Penghargaan tersebut diberikan sebagai bentuk penghormatan atas pengabdian ketiga anggota Polri yang meninggal dalam operasi penindakan terhadap terduga bandar sabu pada Kamis, 2 Juli 2026 lalu.
Ketiga personel yang menerima kenaikan pangkat anumerta yakni, Ipda Anumerta Yudhie Perdana Putra, Aipda Anumerta Sumariyanto, dan Briptu Anumerta Nopandri Ramadhana. Kenaikan pangkat tersebut berlaku mulai 5 Juli 2026 berdasarkan Keputusan Kapolri.
Kadiv Humas Polri, Irjen Pol Johnny Eddizon Isir mengatakan, institusi Polri menyampaikan duka mendalam atas gugurnya tiga personel yang bertugas memberantas peredaran narkoba.
“Polri menyampaikan duka cita yang sedalam-dalamnya atas gugurnya tiga personel terbaik Satresnarkoba Polres Katingan saat menjalankan tugas pemberantasan narkotika. Mereka adalah Bhayangkara sejati yang telah mengorbankan jiwa dan raganya demi melindungi masyarakat dari bahaya narkoba,” ujar Johnny dalam keterangannya, Senin, 6 Juli 2026.
Ia menegaskan, kenaikan pangkat anumerta menjadi bentuk penghargaan negara dan institusi Polri atas dedikasi serta pengabdian ketiga personel hingga akhir hayatnya.
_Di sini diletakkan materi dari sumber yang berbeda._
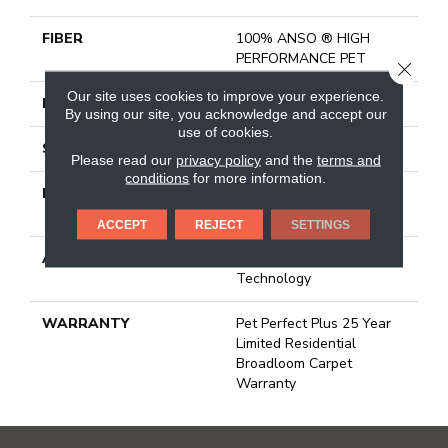
FIBER
100% ANSO ® HIGH
PERFORMANCE PET
CLOSE
Our site uses cookies to improve your experience.
FACE WEIGHT
45 Oz/yd²
By using our site, you acknowledge and accept our
use of cookies.
STYLE
Texture
Please read our
privacy policy
and the
terms and
conditions
for more information.
MATERIAL
100% ANSO ® HIGH
PERFORMANCE PET
ACCEPT
REJECT
SETTINGS
ATTACHED PAD
, Softbac W Lifeguard
Technology
WARRANTY
Pet Perfect Plus 25 Year
Limited Residential
Broadloom Carpet
Warranty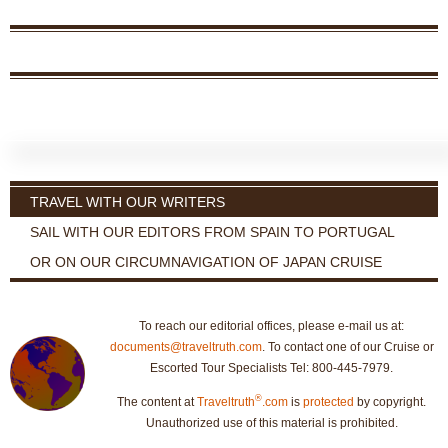
TRAVEL WITH OUR WRITERS
SAIL WITH OUR EDITORS FROM SPAIN TO PORTUGAL
OR ON OUR CIRCUMNAVIGATION OF JAPAN CRUISE
To reach our editorial offices, please e-mail us at:
documents@traveltruth.com
. To contact one of our Cruise or
Escorted Tour Specialists Tel: 800-445-7979.
®
The content at
Traveltruth
.com
is
protected
by copyright.
Unauthorized use of this material is prohibited.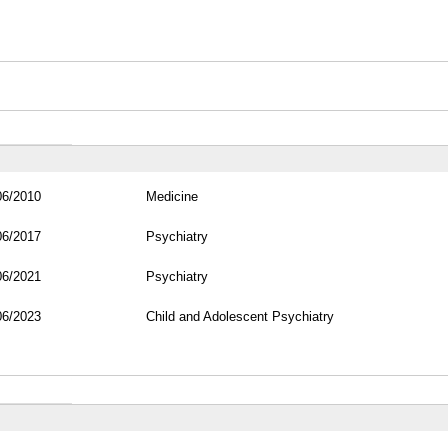
06/2010
Medicine
06/2017
Psychiatry
06/2021
Psychiatry
06/2023
Child and Adolescent Psychiatry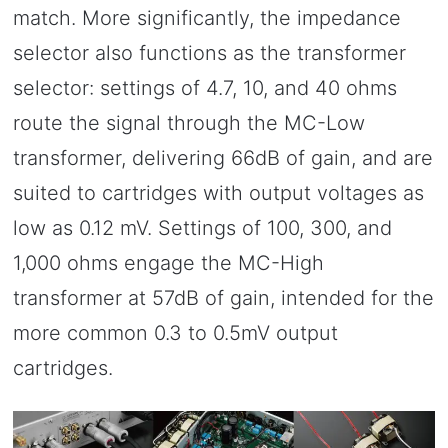
match. More significantly, the impedance
selector also functions as the transformer
selector: settings of 4.7, 10, and 40 ohms
route the signal through the MC-Low
transformer, delivering 66dB of gain, and are
suited to cartridges with output voltages as
low as 0.12 mV. Settings of 100, 300, and
1,000 ohms engage the MC-High
transformer at 57dB of gain, intended for the
more common 0.3 to 0.5mV output
cartridges.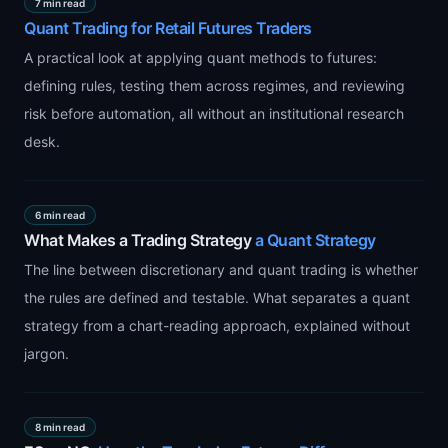
7 min read
Quant Trading for Retail Futures Traders
A practical look at applying quant methods to futures:
defining rules, testing them across regimes, and reviewing
risk before automation, all without an institutional research
desk.
6 min read
What Makes a Trading Strategy
a Quant Strategy
The line between discretionary and quant trading is whether
the rules are defined and testable. What separates a quant
strategy from a chart-reading approach, explained without
jargon.
8 min read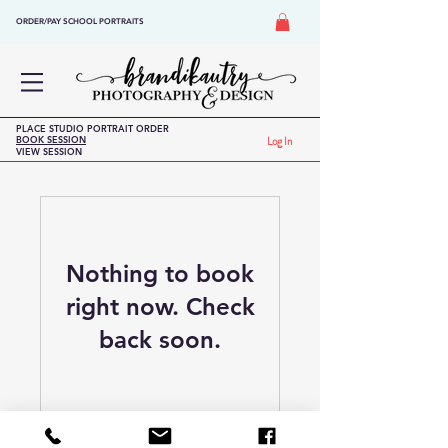
ORDER/PAY SCHOOL PORTRAITS
PLACE STUDIO PORTRAIT ORDER
BOOK SESSION
Log In
VIEW SESSION
Nothing to book
right now. Check
back soon.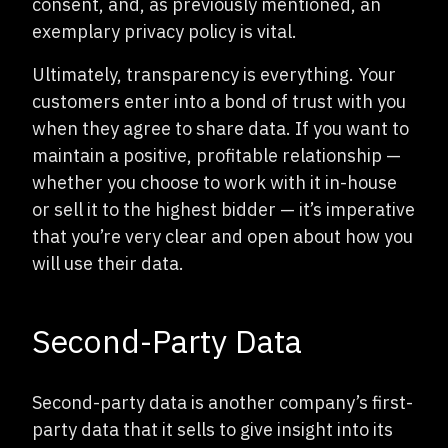
consent, and, as previously mentioned, an
exemplary privacy policy is vital.
Ultimately, transparency is everything. Your
customers enter into a bond of trust with you
when they agree to share data. If you want to
maintain a positive, profitable relationship —
whether you choose to work with it in-house
or sell it to the highest bidder — it’s imperative
that you’re very clear and open about how you
will use their data.
Second-Party Data
Second-party data is another company’s first-
party data that it sells to give insight into its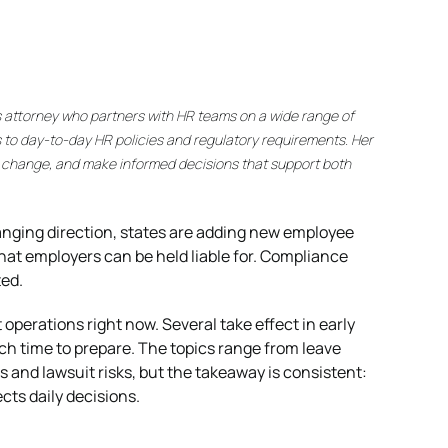
s attorney who partners with HR teams on a wide range of
 to day-to-day HR policies and regulatory requirements. Her
y change, and make informed decisions that support both
anging direction, states are adding new employee
what employers can be held liable for. Compliance
ted.
perations right now. Several take effect in early
h time to prepare. The topics range from leave
 and lawsuit risks, but the takeaway is consistent:
ts daily decisions.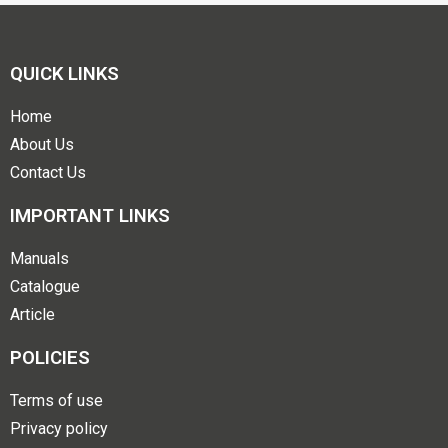
QUICK LINKS
Home
About Us
Contact Us
IMPORTANT LINKS
Manuals
Catalogue
Article
POLICIES
Terms of use
Privacy policy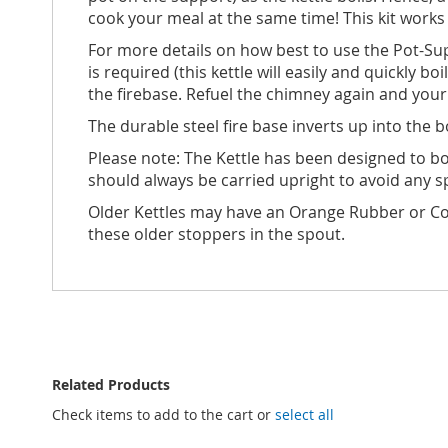
cook your meal at the same time! This kit works
For more details on how best to use the Pot-Sup
is required (this kettle will easily and quickly b
the firebase. Refuel the chimney again and your k
The durable steel fire base inverts up into the 
Please note: The Kettle has been designed to boil
should always be carried upright to avoid any s
Older Kettles may have an Orange Rubber or Co
these older stoppers in the spout.
Related Products
Check items to add to the cart or
select all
“Penganugerahan Kenaikan Pangkat Luar Biasa Anumerta merupakan penghormatan negara dan institusi Polri atas jasa serta pengabdian almarhum dalam menjalankan tugas. Semoga amal ibadah mereka diterima di sisi Tuhan Yang Maha Esa dan keluarga yang ditinggalkan diberikan kekuatan, ketabahan, serta penghiburan,” katanya.
Selain memberikan penghargaan, Polri juga memastikan proses hukum atas insiden tersebut terus berjalan. Penyidik masih mendalami seluruh rangkaian peristiwa yang terjadi saat operasi penggerebekan berlangsung.
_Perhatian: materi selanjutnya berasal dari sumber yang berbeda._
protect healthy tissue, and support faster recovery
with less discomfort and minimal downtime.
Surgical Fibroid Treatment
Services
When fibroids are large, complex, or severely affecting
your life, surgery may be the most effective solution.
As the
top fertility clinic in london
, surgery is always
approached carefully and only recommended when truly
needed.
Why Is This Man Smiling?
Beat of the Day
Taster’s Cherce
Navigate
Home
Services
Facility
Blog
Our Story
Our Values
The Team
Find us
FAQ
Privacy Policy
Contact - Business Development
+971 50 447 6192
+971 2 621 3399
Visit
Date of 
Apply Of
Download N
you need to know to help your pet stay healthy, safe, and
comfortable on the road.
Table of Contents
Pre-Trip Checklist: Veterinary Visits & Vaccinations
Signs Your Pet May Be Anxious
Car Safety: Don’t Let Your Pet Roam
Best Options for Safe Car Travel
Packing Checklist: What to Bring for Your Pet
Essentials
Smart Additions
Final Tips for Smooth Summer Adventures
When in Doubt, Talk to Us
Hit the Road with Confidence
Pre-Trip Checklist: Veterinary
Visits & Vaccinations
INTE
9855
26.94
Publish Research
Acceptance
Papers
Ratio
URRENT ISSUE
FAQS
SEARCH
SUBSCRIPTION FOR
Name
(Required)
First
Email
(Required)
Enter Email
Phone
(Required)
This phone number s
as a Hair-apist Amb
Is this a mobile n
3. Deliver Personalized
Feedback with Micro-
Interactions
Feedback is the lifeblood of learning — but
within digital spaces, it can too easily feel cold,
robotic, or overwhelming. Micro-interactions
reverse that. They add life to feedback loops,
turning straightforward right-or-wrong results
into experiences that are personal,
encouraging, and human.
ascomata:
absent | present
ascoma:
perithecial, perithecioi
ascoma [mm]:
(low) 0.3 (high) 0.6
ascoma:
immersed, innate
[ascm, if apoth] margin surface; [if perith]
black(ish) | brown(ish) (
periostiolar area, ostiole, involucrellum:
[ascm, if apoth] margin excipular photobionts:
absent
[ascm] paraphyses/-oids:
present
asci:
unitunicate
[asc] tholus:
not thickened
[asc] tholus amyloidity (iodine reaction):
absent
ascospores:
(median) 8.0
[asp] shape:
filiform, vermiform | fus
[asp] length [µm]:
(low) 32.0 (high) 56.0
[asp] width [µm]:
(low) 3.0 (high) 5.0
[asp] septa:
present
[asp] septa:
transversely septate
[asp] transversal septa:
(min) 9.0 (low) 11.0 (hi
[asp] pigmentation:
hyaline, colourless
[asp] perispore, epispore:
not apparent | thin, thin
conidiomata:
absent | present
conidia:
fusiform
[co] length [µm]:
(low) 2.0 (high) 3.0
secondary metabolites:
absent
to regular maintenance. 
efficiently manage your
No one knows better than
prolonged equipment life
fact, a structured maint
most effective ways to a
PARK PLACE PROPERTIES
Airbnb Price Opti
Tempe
“Polri berkomitmen mengusut secara profesional seluruh rangkaian peristiwa ini. Kami juga memastikan hak-hak keluarga para personel yang gugur dipenuhi sebagai bentuk tanggung jawab institusi kepada anggota yang telah mengabdikan diri hingga akhir hayatnya,” tegas Johnny.
Diketahui, insiden itu bermula saat Satresnarkoba Polres Katingan melakukan penggerebekan terhadap terduga bandar narkoba berinisial BIO di Desa Tumbang Kalemei.
Saat proses penangkapan berlangsung, petugas mendapat perlawanan dari keluarga terduga pelaku dan sejumlah warga yang menyerang menggunakan senjata tajam hingga senjata api rakitan. Situasi yang semakin tidak terkendali menyebabkan tiga personel Polri gugur saat menjalankan tugas.